- Born: 1955 or 1956 (age 69–70) Ottawa, Ontario, Canada
- Education: Carleton University (1975–1980)
- Occupation: Sports broadcaster
- Employer: Rogers Media
- Spouse: Carol
- Children: 3
- Awards: Gemini Award, ACTRA Award (2)
- Football career

Profile
- Position: Quarterback

Career history
- 1975–1978: Carleton Ravens

= Mark Lee (sportscaster) =

Canadian sportscaster

Mark Lee (born c. 1956) is a Canadian sportscaster with Rogers Sportsnet and formerly with CBC Sports. While at CBC, Lee covered the National Hockey League, women's ice hockey, Canadian Football League, Olympic Games and the Pan Am Games. He was born in Ottawa around 1956 to William and Doreen Croswell Lee, and he attended the Earl of March Secondary School in Ottawa. He quarterbacked the Carleton Ravens football team for four years, graduating with a journalism degree. He then worked as a news anchor at CFCF radio in Montreal. Lee then moved to Toronto where he worked at CBC Radio as a national sports reporter where he also hosted the sports magazine show The Inside Track.
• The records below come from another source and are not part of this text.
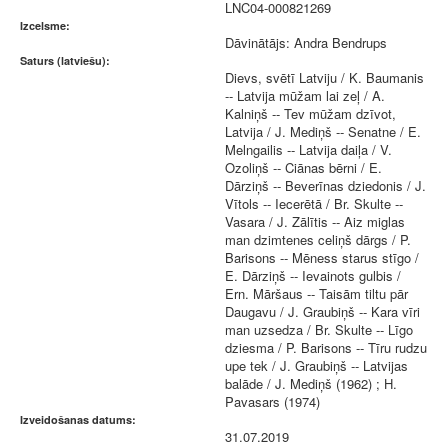
LNC04-000821269
Izcelsme:
Dāvinātājs: Andra Bendrups
Saturs (latviešu):
Dievs, svētī Latviju / K. Baumanis
-- Latvija mūžam lai zeļ / A.
Kalniņš -- Tev mūžam dzīvot,
Latvija / J. Mediņš -- Senatne / E.
Melngailis -- Latvija daiļa / V.
Ozoliņš -- Ciānas bērni / E.
Dārziņš -- Beverīnas dziedonis / J.
Vītols -- Iecerētā / Br. Skulte --
Vasara / J. Zālītis -- Aiz miglas
man dzimtenes celiņš dārgs / P.
Barisons -- Mēness starus stīgo /
E. Dārziņš -- Ievainots gulbis /
Ern. Māršaus -- Taisām tiltu pār
Daugavu / J. Graubiņš -- Kara vīri
man uzsedza / Br. Skulte -- Līgo
dziesma / P. Barisons -- Tīru rudzu
upe tek / J. Graubiņš -- Latvijas
balāde / J. Mediņš (1962) ; H.
Pavasars (1974)
Izveidošanas datums:
31.07.2019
From 2008 to 2014, Lee served as the main western play-by-play voice for Hockey Night in Canada and worked first round playoff series. In addition, he read most of the pre-recorded continuity and sponsorship announcements on CBC Sports broadcasts. For the 2008 Summer Olympics and 2016 Summer Olympics, Lee covered the track and field events for CBC. Lee was the on field reporter for CBC Sports during the 1997 150 metre race between Donovan Bailey and Michael Johnson.

Lee has earned a Gemini Award, two ACTRA Awards. He lives in Cambridge, Ontario with his family.

Lee was laid off by the CBC in August 2014 after the network ceded control of its NHL coverage to Rogers Media-owned Sportsnet. Lee has since joined Sportsnet on a part-time basis and mainly covers amateur sporting events.